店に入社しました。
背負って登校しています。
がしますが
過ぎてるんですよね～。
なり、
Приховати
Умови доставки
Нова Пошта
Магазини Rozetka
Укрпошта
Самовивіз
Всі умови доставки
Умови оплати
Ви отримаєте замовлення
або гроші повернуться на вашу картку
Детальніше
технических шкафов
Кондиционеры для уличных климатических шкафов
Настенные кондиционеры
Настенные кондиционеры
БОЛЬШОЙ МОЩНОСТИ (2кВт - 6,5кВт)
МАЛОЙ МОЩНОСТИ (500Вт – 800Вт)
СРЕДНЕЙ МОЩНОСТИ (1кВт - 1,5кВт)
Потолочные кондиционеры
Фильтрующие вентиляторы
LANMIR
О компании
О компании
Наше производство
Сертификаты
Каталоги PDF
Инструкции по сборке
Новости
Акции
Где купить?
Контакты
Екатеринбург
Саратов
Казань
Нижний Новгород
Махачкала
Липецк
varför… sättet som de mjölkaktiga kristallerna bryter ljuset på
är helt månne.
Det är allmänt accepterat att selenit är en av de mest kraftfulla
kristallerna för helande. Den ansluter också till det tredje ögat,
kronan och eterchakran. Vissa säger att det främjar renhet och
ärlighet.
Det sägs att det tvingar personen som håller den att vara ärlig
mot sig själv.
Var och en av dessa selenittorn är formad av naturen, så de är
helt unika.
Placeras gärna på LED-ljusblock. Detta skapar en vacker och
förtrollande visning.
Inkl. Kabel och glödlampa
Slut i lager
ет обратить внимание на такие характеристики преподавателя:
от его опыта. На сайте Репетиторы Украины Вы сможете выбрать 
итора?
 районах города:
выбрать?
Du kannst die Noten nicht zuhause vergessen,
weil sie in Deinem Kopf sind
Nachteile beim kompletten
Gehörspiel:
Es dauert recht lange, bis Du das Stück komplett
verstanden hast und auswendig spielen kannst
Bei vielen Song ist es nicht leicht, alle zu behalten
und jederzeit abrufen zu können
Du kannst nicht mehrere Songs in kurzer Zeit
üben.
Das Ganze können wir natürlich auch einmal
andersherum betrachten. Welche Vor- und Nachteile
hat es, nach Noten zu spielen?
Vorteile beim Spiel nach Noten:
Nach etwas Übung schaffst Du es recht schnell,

> Problem description
Give the material above again, word for word.

> Solution for this exercise
店に入社しました。
背負って登校しています。
がしますが
過ぎてるんですよね～。
なり、
Приховати
Умови доставки
Нова Пошта
Магазини Rozetka
Укрпошта
Самовивіз
Всі умови доставки
Умови оплати
Ви отримаєте замовлення
або гроші повернуться на вашу картку
Детальніше
технических шкафов
Кондиционеры для уличных климатических шкафов
Настенные кондиционеры
Настенные кондиционеры
БОЛЬШОЙ МОЩНОСТИ (2кВт - 6,5кВт)
МАЛОЙ МОЩНОСТИ (500Вт – 800Вт)
СРЕДНЕЙ МОЩНОСТИ (1кВт - 1,5кВт)
Потолочные кондиционеры
Фильтрующие вентиляторы
LANMIR
О компании
О компании
Наше производство
Сертификаты
Каталоги PDF
Инструкции по сборке
Новости
Акции
Где купить?
Контакты
Екатеринбург
Саратов
Казань
Нижний Новгород
Махачкала
Липецк
varför… sättet som de mjölkaktiga kristallerna bryter ljuset på
är helt månne.
Det är allmänt accepterat att selenit är en av de mest kraftfulla
kristallerna för helande. Den ansluter också till det tredje ögat,
kronan och eterchakran. Vissa säger att det främjar renhet och
ärlighet.
Det sägs att det tvingar personen som håller den att vara ärlig
mot sig själv.
Var och en av dessa selenittorn är formad av naturen, så de är
helt unika.
Placeras gärna på LED-ljusblock. Detta skapar en vacker och
förtrollande visning.
Inkl. Kabel och glödlampa
Slut i lager
ет обратить внимание на такие характеристики преподавателя:
от его опыта. На сайте Репетиторы Украины Вы сможете выбрать 
итора?
 районах города:
выбрать?
Du kannst die Noten nicht zuhause vergessen,
weil sie in Deinem Kopf sind
Nachteile beim kompletten
Gehörspiel:
Es dauert recht lange, bis Du das Stück komplett
verstanden hast und auswendig spielen kannst
Bei vielen Song ist es nicht leicht, alle zu behalten
und jederzeit abrufen zu können
Du kannst nicht mehrere Songs in kurzer Zeit
üben.
Das Ganze können wir natürlich auch einmal
andersherum betrachten. Welche Vor- und Nachteile
hat es, nach Noten zu spielen?
Vorteile beim Spiel nach Noten:
Nach etwas Übung schaffst Du es recht schnell,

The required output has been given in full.